Garat, while in his carriage, conveying the Abbot to the Temple, broke out into admiration of the King.

“Great heavens!” he cried, “with what a terrible mission am I not charged! What a man is this Louis XVI—what resignation he shows, and what courage! No mere human strength could give such force; in this there is something of the supernatural.”

The priest remained silent; he hesitated to betray himself.

Not a word more was said up to the moment when the carriage stopped at the Temple.

The Abbé remarked that the first room through which they passed was filled with armed men. Thence they passed to a larger apartment, which the Abbé saw had been a chapel; but the signs of religion had been swept away—the altar was broken in pieces.
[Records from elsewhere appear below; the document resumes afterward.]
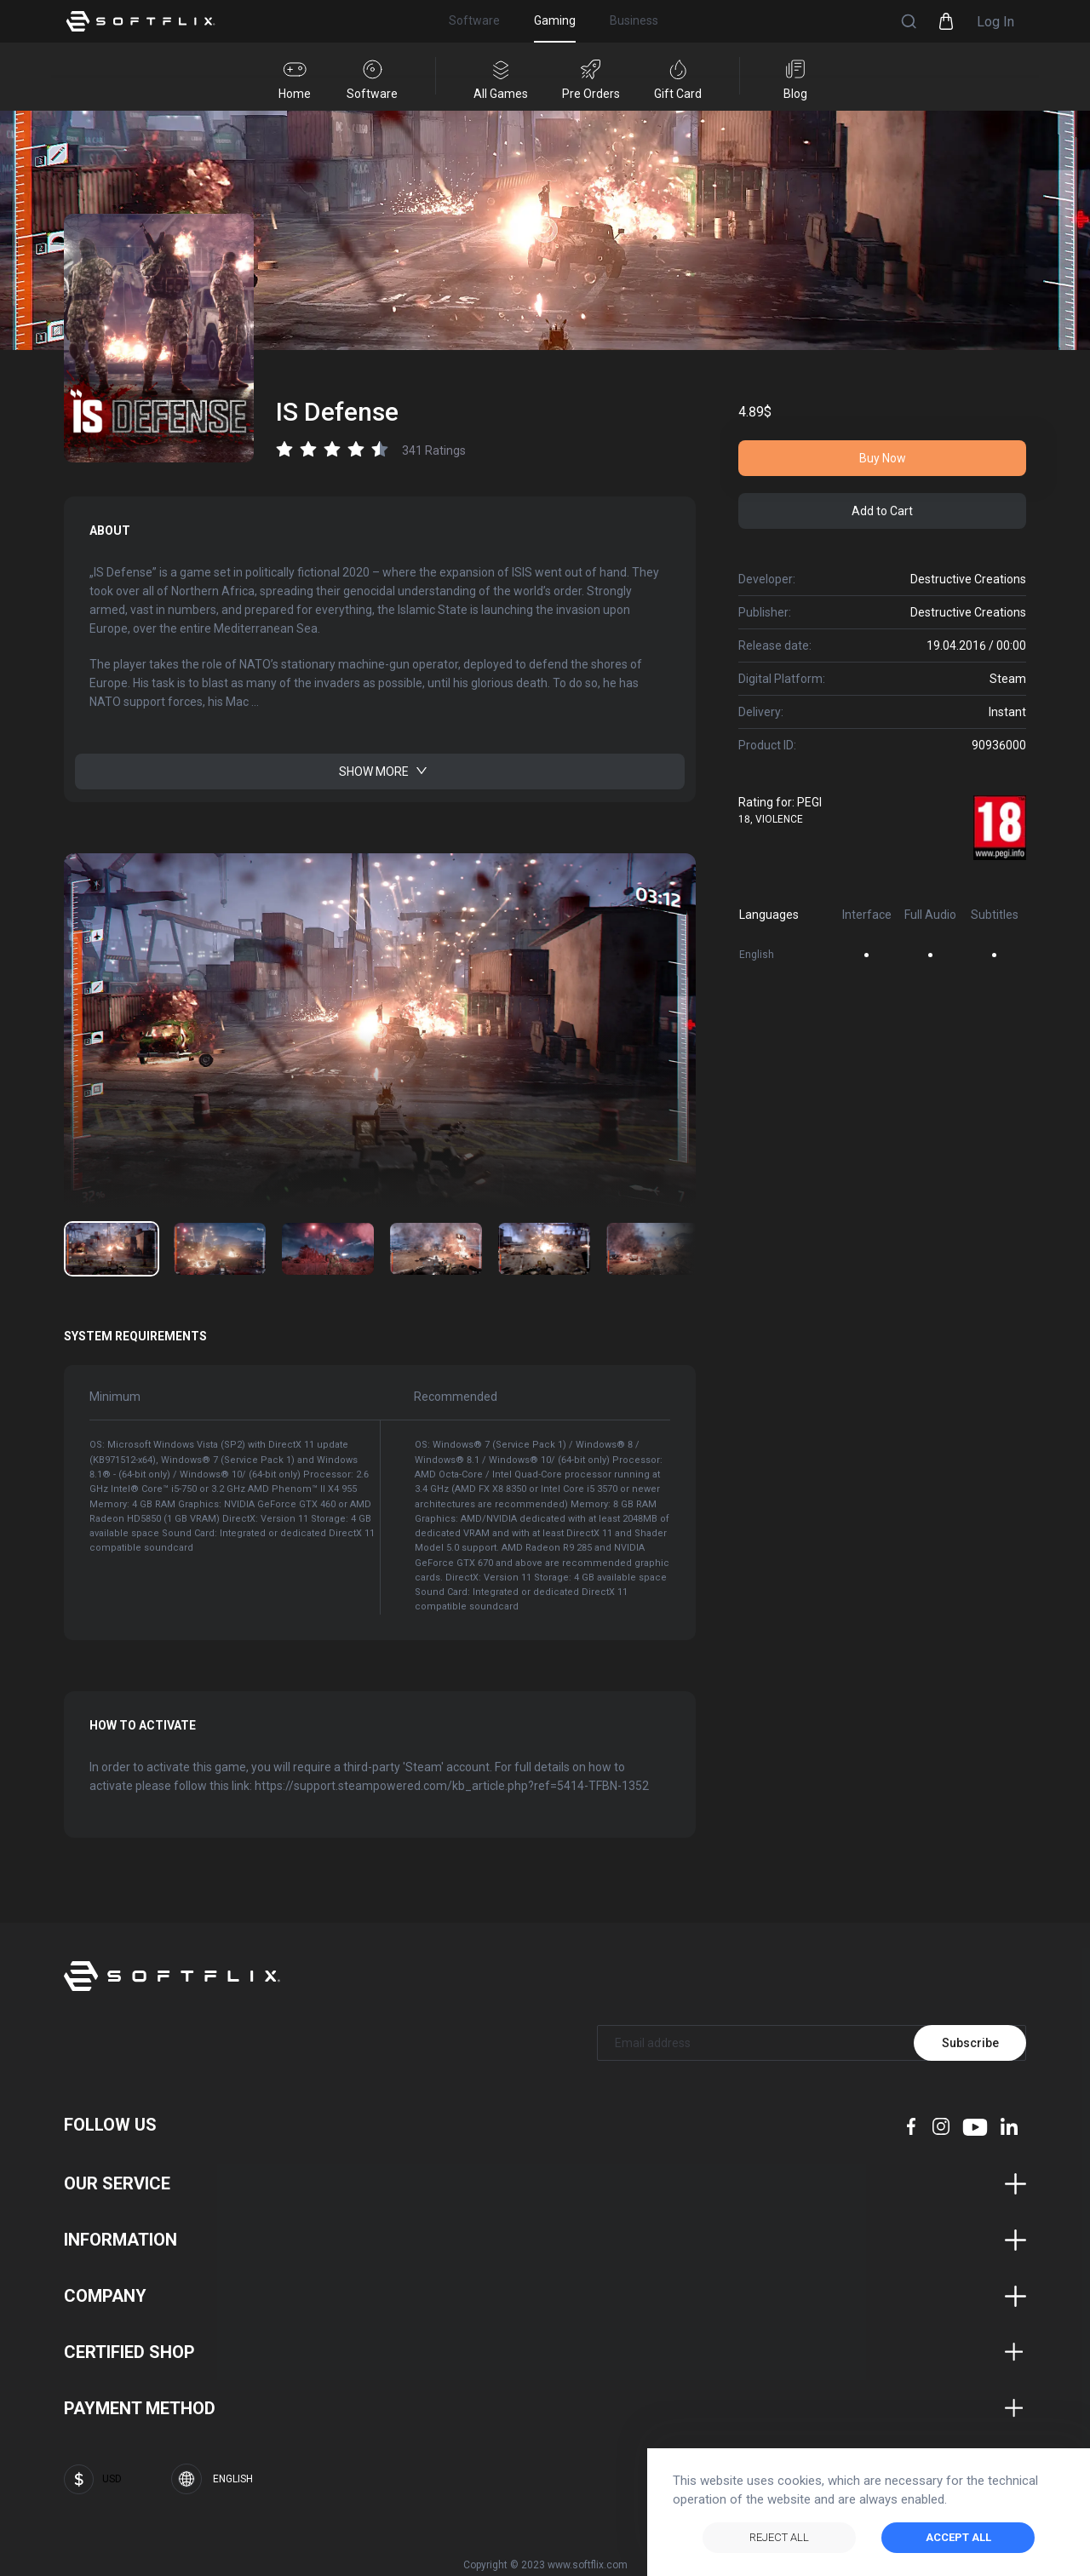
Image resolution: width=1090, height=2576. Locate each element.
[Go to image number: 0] (112, 1248)
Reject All (779, 2537)
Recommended (438, 1388)
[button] (908, 21)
Here the Abbé was searched for weapons by a number of rough men, while the minister passed up into the King’s cell.

When the Abbé followed him, the old man fell at the King’s feet, and burst into tears, with which the King mingled his own.

“Pardon me,” said Louis, raising him, “this is indeed weakness! I have so long lived amongst my enemies, that I have grown to think little of their hatred, and my heart has grown hard and callous. But the sight of an old friend restores to me that tenderness which I thought was long since dead, and I weep in spite of my will to be unmoved.”